» **Task prompt**:
Extract the stretch of lines that starts at the line with "предлагающая высококачественные туристические" and ends at the last line of the data below. Give it exactly, without pictures.

» **Working data**:
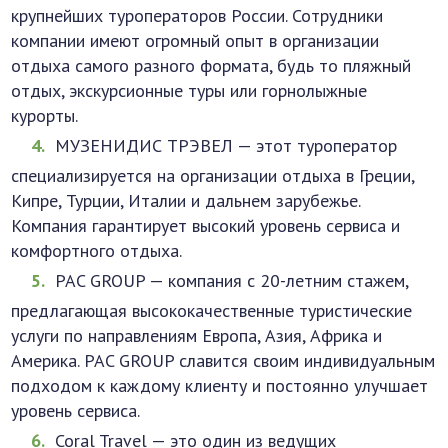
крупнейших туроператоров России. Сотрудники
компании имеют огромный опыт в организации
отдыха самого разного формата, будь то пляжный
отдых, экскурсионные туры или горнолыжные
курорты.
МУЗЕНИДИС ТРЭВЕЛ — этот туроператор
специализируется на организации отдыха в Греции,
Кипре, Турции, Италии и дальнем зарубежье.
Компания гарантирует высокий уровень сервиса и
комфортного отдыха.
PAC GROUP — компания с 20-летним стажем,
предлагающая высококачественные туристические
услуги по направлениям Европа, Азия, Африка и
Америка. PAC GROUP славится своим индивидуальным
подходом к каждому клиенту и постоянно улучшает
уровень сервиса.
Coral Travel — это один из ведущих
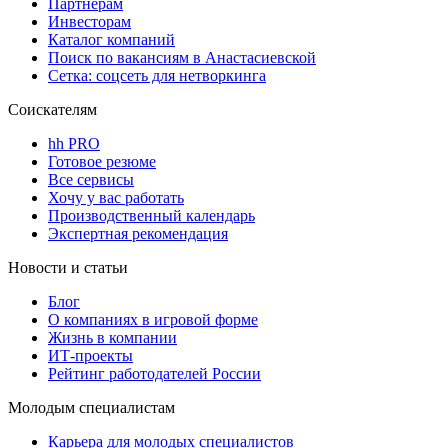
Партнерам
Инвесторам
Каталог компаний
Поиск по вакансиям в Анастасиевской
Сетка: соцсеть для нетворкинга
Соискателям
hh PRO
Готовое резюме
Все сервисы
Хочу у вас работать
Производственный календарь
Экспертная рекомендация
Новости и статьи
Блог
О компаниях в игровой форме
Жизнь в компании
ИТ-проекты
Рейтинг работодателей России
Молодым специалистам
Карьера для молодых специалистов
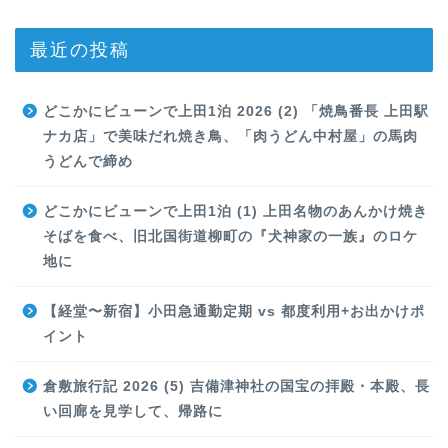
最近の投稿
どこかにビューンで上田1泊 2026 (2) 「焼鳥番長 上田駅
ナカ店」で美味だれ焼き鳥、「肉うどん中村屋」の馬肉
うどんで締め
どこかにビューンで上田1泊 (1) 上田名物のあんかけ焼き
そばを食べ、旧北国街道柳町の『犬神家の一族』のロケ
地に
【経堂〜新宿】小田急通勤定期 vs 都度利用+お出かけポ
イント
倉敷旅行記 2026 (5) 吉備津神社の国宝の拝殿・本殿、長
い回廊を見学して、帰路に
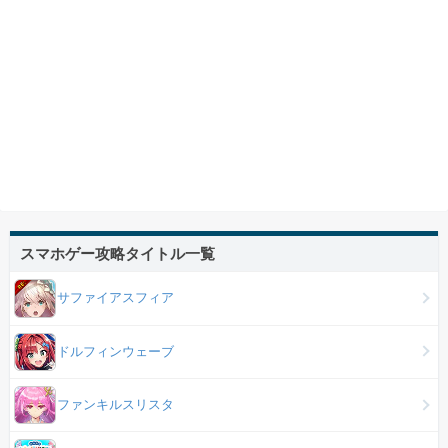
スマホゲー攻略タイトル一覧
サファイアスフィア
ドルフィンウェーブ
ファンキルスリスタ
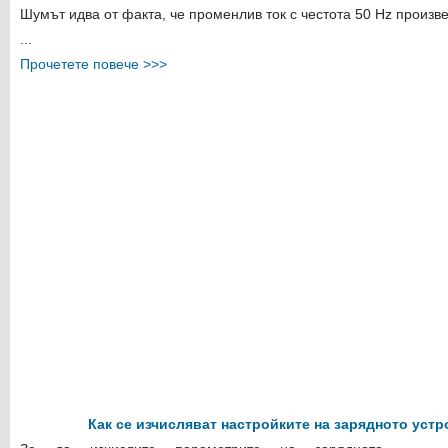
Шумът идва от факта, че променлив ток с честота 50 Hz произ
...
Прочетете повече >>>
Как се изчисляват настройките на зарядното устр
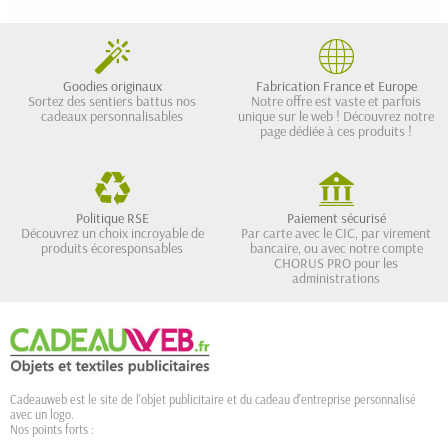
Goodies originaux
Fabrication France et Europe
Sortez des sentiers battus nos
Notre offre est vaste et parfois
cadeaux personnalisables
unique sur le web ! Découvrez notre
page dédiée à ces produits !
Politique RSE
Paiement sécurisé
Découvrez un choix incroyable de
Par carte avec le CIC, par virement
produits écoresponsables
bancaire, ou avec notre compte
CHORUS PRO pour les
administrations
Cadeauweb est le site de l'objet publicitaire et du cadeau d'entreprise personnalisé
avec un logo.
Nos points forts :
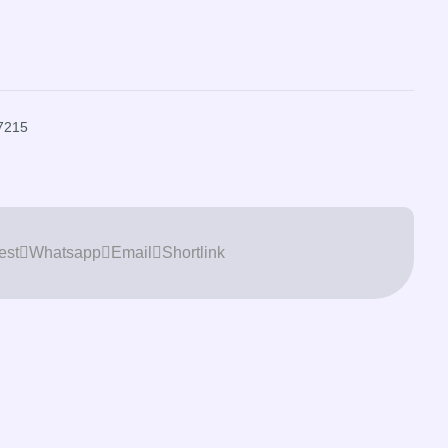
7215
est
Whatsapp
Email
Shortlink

» **Reply to the task**:
предлагающая высококачественные туристические
услуги по направлениям Европа, Азия, Африка и
Америка. PAC GROUP славится своим индивидуальным
подходом к каждому клиенту и постоянно улучшает
уровень сервиса.
Coral Travel — это один из ведущих
Партнерам
Инвесторам
Каталог компаний
Поиск по вакансиям в Анастасиевской
Сетка: соцсеть для нетворкинга
Соискателям
hh PRO
Готовое резюме
Все сервисы
Хочу у вас работать
Производственный календарь
Экспертная рекомендация
Новости и статьи
Блог
О компаниях в игровой форме
Жизнь в компании
ИТ-проекты
Рейтинг работодателей России
Молодым специалистам
Карьера для молодых специалистов
最近の投稿
どこかにビューンで上田1泊 2026 (2) 「焼鳥番長 上田駅
ナカ店」で美味だれ焼き鳥、「肉うどん中村屋」の馬肉
うどんで締め
どこかにビューンで上田1泊 (1) 上田名物のあんかけ焼き
そばを食べ、旧北国街道柳町の『犬神家の一族』のロケ
地に
【経堂〜新宿】小田急通勤定期 vs 都度利用+お出かけポ
イント
倉敷旅行記 2026 (5) 吉備津神社の国宝の拝殿・本殿、長
い回廊を見学して、帰路に
スマホゲー攻略タイトル一覧
サファイアスフィア
ドルフィンウェーブ
ファンキルスリスタ
Шумът идва от факта, че променлив ток с честота 50 Hz произ
...
Прочетете повече >>>
Как се изчисляват настройките на зарядното устр
Goodies originaux
Fabrication France et Europe
Sortez des sentiers battus nos
Notre offre est vaste et parfois
cadeaux personnalisables
unique sur le web ! Découvrez notre
page dédiée à ces produits !
Politique RSE
Paiement sécurisé
Découvrez un choix incroyable de
Par carte avec le CIC, par virement
produits écoresponsables
bancaire, ou avec notre compte
CHORUS PRO pour les
administrations
Cadeauweb est le site de l'objet publicitaire et du cadeau d'entreprise personnalisé
avec un logo.
Nos points forts :
7215
est
Whatsapp
Email
Shortlink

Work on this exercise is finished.